Assuming that against all odds we would be able to overcome the above mentioned obstacles, we would have a drug-using client who is HIV positive or has AIDS, willing to submit to a HAART regimen. The problem of adherence would still need to be addressed. Even setting aside the ethical dilemma of drug treatment effectiveness leading to relapse to higher risk behaviors, as mentioned by the authors, we still do not have the appropriate tools to retain clients in hospital-based treatment settings. IDUs and crack smokers tend to shun hospital settings, and we have not developed appropriate methodologies to increase their levels of comfort. We might be better off by developing fast detox approaches including pharmacotherapy for cocaine injectors, as well as improving our mechanisms to retain drug users under systematic day hospital or inpatient treatment, thus opening the "windows of opportunity" for preventing HIV infection. This option of technology transfer may be more resilient to environmental aspects such as the ones described in this commentary.
1. Wood E, Kerr T, Small W, Li K, Marsh D, Montaner JSG, et al. Changes in public order after the opening of a medically supervised safer injecting facility for illicit injection drug users. CMAJ 2004; 171:731-4.

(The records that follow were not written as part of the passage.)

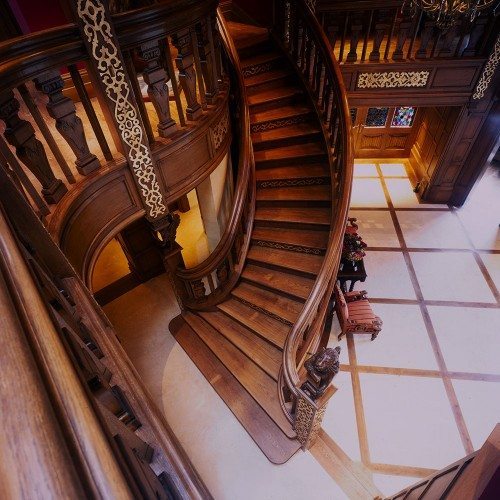 Where is `floor`? The width and height of the screenshot is (500, 500). floor is located at coordinates (419, 355), (100, 274), (163, 369). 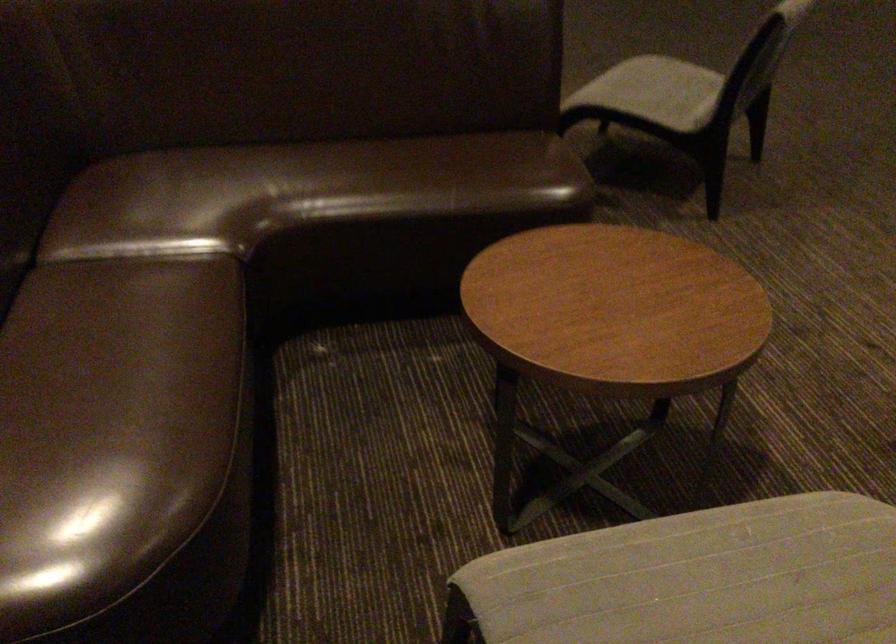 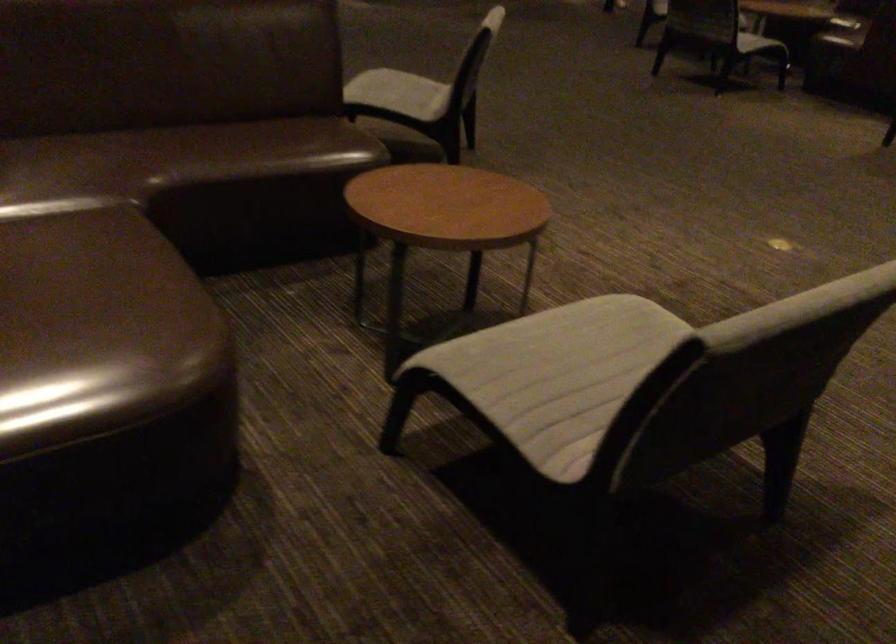 The point at (645, 90) is marked in the first image. Where is the corresponding point in the second image?

(399, 93) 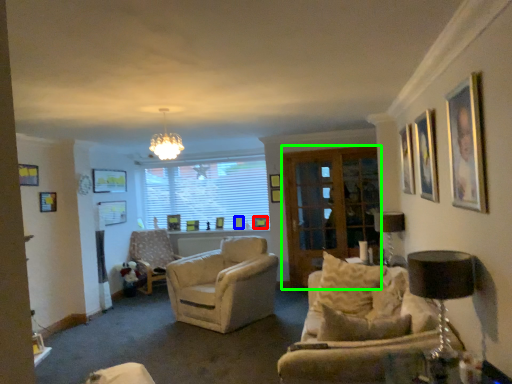 Question: Based on their relative distances, which object is nearer to picture frame (highlighted by a red box)? Choose from picture frame (highlighted by a blue box) and screen door (highlighted by a green box).

Choices:
 (A) picture frame
 (B) screen door

Answer: (A) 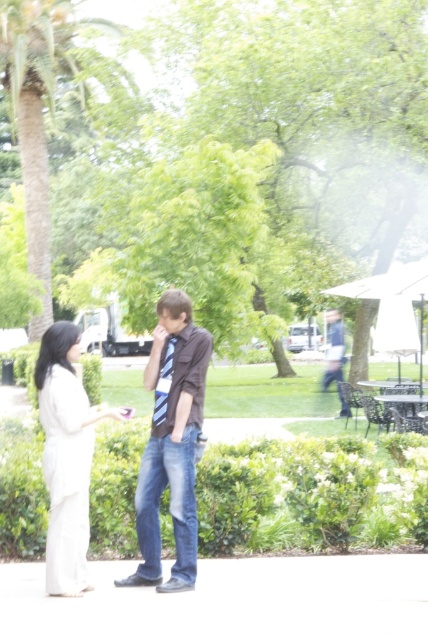 Who is taller, white matte dress at left or blue jeans at center?

With more height is blue jeans at center.

Is white matte dress at left positioned at the back of blue jeans at center?

That is False.

At what (x,y) coordinates should I click in order to perform the action: click on white matte dress at left. Please return your answer as a coordinate pair (x, y). The height and width of the screenshot is (640, 428). Looking at the image, I should click on (65, 458).

At what (x,y) coordinates should I click in order to perform the action: click on white matte dress at left. Please return your answer as a coordinate pair (x, y). Looking at the image, I should click on (65, 458).

Is dark brown shirt at center taller than green leafy palm tree at left?

No, dark brown shirt at center is not taller than green leafy palm tree at left.

Does point (187, 442) lie behind point (20, 161)?

That is False.

Where is `dark brown shirt at center`? The image size is (428, 640). dark brown shirt at center is located at coordinates (172, 444).

This screenshot has height=640, width=428. I want to click on dark brown shirt at center, so click(172, 444).

This screenshot has width=428, height=640. I want to click on dark brown shirt at center, so click(x=172, y=444).

At what (x,y) coordinates should I click in order to perform the action: click on dark brown shirt at center. Please return your answer as a coordinate pair (x, y). The height and width of the screenshot is (640, 428). Looking at the image, I should click on point(172,444). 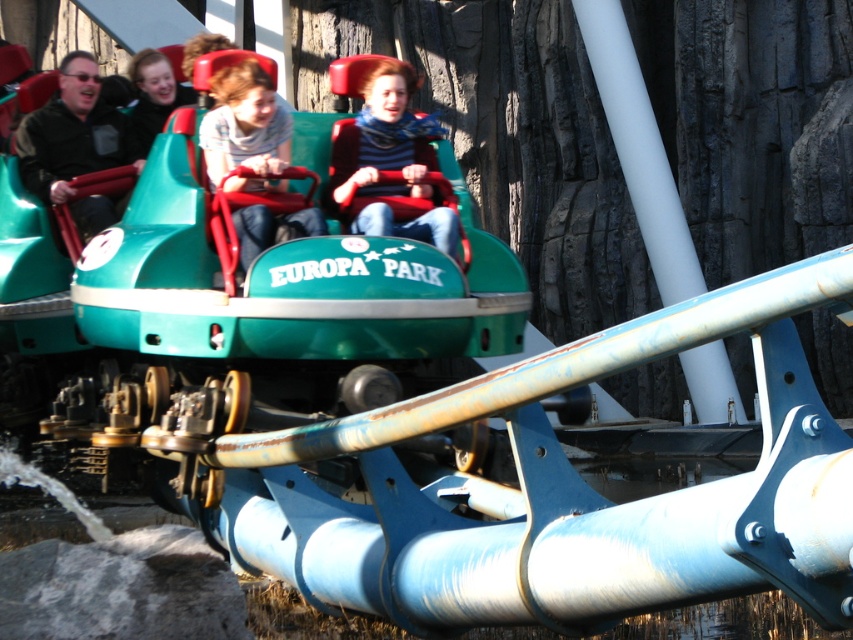 Which is in front, point (67, 80) or point (259, 131)?

Positioned in front is point (259, 131).

Is point (90, 202) closer to viewer compared to point (247, 182)?

No, it is behind (247, 182).

What do you see at coordinates (76, 145) in the screenshot? The image size is (853, 640). I see `matte black jacket at left` at bounding box center [76, 145].

You are a GUI agent. You are given a task and a screenshot of the screen. Output one action in this format:
    pyautogui.click(x=<x>, y=<y>)
    Task: Click on the matte black jacket at left
    The height and width of the screenshot is (640, 853).
    Given the screenshot: What is the action you would take?
    pyautogui.click(x=76, y=145)

Measure the distance between point (67, 166) and camera.

Point (67, 166) and camera are 14.88 meters apart.

From the picture: Which is more to the right, matte black jacket at left or matte black jacket at upper left?

From the viewer's perspective, matte black jacket at upper left appears more on the right side.

Is point (131, 148) farther from viewer compared to point (166, 67)?

No.

The width and height of the screenshot is (853, 640). I want to click on matte black jacket at left, so click(x=76, y=145).

What do you see at coordinates (260, 298) in the screenshot? The image size is (853, 640). I see `green matte bumper car at center` at bounding box center [260, 298].

Does green matte bumper car at center have a larger size compared to matte black jacket at left?

Correct, green matte bumper car at center is larger in size than matte black jacket at left.

Is point (469, 234) less distant than point (96, 148)?

Yes.

Locate an element on the screen. The image size is (853, 640). green matte bumper car at center is located at coordinates (260, 298). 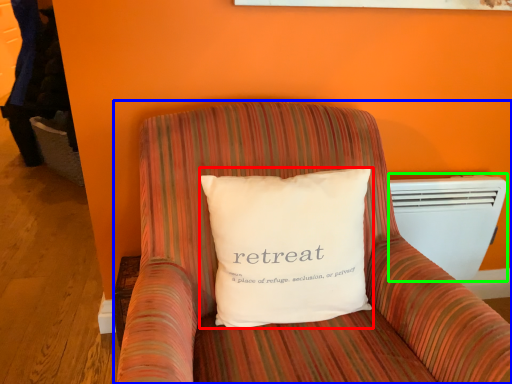 Question: Which is farther away from pillow (highlighted by a red box)? furniture (highlighted by a blue box) or air conditioning (highlighted by a green box)?

Choices:
 (A) furniture
 (B) air conditioning

Answer: (B) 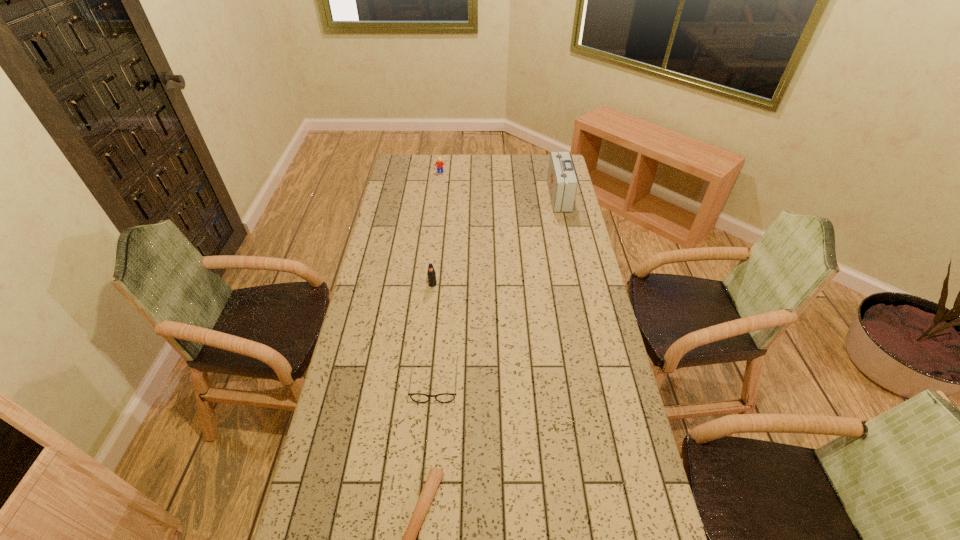 Locate an element on the screen. free point between the third farthest object and the fourth farthest object is located at coordinates (434, 333).

Where is `free spot between the farthest object and the second farthest object`? The width and height of the screenshot is (960, 540). free spot between the farthest object and the second farthest object is located at coordinates (499, 184).

I want to click on vacant point located between the second tallest object and the tallest object, so click(x=495, y=240).

Find the location of a particular element. The width and height of the screenshot is (960, 540). free space between the second tallest object and the first-aid kit is located at coordinates (495, 240).

I want to click on free space that is in between the fourth tallest object and the tallest object, so click(x=497, y=288).

Locate an element on the screen. vacant area between the Lego and the second tallest object is located at coordinates (436, 228).

You are a GUI agent. You are given a task and a screenshot of the screen. Output one action in this format:
    pyautogui.click(x=<x>, y=<y>)
    Task: Click on the object that is the closest one to the nearest object
    The image size is (960, 540).
    Given the screenshot: What is the action you would take?
    pyautogui.click(x=416, y=397)

Choose which object is the third nearest neighbor to the pop. Please provide its 2D coordinates. Your answer should be formatted as a tuple, i.e. [(x, y)], where the tuple contains the x and y coordinates of a point satisfying the conditions above.

[(435, 475)]

The width and height of the screenshot is (960, 540). Find the location of `free point that satisfies the following two spatial constraints: 1. on the front-facing side of the fourth nearest object; 2. on the front label of the third farthest object`. free point that satisfies the following two spatial constraints: 1. on the front-facing side of the fourth nearest object; 2. on the front label of the third farthest object is located at coordinates (579, 285).

You are a GUI agent. You are given a task and a screenshot of the screen. Output one action in this format:
    pyautogui.click(x=<x>, y=<y>)
    Task: Click on the free space that satisfies the following two spatial constraints: 1. on the front-facing side of the second farthest object; 2. through the lenses of the second nearest object
    The image size is (960, 540).
    Given the screenshot: What is the action you would take?
    pyautogui.click(x=600, y=381)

2. Kerr T, Wood E, Small D, Palepu A, Tyndall MW. Potential use of safer injecting facilities among injection drug users in Vancouver's Downtown Eastside. CMAJ 2003; 169:759-63.
3. Pechansky F, Lima AFBS, Genro V. Soropositividade para HIV entre usuários de drogas em Porto Alegre: uma comparação entre usuários e não-usuários de drogas injetáveis. J Bras Psiquiatr 2002; 51:323-6.
4. Nappo AS, Galduróz JC, Raymundo M, Carlinie EA. Changes in cocaine use as viewed by key informants: a qualitative study carried out in 1994 and 1999 in Sao Paulo, Brazil. J Psychoactive Drugs 2001; 33:241-53.
5. Pechansky F. Treatment for drug and alcohol problems in Brazil: a puzzle with missing pieces. J Psychoactive Drugs 1994; 27:117-23.